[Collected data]
----------
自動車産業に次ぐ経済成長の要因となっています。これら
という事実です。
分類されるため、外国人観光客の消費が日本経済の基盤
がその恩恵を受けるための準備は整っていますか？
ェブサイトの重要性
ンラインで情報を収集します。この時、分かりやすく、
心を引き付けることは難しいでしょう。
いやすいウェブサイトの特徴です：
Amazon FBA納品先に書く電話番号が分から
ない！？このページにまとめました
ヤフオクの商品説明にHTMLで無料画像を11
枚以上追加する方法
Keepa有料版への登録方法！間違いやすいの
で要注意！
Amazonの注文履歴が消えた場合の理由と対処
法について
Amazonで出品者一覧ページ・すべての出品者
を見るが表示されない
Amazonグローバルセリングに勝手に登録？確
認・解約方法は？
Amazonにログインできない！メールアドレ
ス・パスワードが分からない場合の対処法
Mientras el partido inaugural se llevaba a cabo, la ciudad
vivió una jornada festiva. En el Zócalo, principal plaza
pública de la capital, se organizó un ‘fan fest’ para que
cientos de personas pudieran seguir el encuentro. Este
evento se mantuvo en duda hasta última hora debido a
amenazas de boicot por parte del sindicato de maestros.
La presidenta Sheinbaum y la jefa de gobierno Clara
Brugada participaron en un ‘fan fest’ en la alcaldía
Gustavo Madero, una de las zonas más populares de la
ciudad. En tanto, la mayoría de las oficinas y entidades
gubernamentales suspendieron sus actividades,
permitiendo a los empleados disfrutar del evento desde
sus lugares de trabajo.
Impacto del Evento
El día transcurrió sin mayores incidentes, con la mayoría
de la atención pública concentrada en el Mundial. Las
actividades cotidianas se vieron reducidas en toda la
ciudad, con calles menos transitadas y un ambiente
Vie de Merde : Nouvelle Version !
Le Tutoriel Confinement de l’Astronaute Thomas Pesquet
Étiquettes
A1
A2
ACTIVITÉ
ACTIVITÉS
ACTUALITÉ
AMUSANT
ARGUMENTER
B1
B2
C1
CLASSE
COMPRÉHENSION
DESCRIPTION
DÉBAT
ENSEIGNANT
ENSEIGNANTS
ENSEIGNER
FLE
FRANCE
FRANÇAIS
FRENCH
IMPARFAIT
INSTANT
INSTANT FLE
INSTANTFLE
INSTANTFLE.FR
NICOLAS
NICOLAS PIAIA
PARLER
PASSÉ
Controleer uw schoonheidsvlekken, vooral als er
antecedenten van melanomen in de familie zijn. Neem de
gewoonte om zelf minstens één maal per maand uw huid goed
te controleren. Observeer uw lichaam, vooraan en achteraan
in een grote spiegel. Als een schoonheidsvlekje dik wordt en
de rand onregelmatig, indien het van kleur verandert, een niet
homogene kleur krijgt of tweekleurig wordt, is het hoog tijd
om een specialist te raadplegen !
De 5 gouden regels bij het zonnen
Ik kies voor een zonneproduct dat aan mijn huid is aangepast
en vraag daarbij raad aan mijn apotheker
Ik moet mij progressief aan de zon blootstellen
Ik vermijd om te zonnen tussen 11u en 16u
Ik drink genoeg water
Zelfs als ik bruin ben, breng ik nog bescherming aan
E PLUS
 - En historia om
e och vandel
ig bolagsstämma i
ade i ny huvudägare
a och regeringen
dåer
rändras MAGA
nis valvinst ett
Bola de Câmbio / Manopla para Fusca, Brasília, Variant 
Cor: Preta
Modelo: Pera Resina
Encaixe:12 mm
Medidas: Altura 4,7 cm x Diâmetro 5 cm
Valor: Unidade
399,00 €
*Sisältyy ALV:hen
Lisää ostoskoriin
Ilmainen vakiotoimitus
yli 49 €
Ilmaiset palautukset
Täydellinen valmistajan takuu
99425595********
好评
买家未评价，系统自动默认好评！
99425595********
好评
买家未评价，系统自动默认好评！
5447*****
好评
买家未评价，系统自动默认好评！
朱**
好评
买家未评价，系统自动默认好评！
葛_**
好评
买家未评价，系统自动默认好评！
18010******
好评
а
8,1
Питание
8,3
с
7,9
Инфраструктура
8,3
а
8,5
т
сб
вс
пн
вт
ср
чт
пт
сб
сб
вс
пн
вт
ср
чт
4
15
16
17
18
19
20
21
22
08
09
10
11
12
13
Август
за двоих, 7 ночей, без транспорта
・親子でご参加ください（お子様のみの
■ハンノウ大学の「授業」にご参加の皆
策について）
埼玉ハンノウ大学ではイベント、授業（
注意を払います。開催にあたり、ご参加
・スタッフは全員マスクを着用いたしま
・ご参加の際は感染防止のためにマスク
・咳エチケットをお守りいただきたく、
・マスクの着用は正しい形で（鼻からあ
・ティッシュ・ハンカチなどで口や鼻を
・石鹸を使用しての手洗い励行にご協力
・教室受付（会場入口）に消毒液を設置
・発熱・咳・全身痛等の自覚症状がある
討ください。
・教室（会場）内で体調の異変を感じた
----------
Look through the entries above, and wherever a line holds the string "actividades", copy it.

gubernamentales suspendieron sus actividades,
actividades cotidianas se vieron reducidas en toda la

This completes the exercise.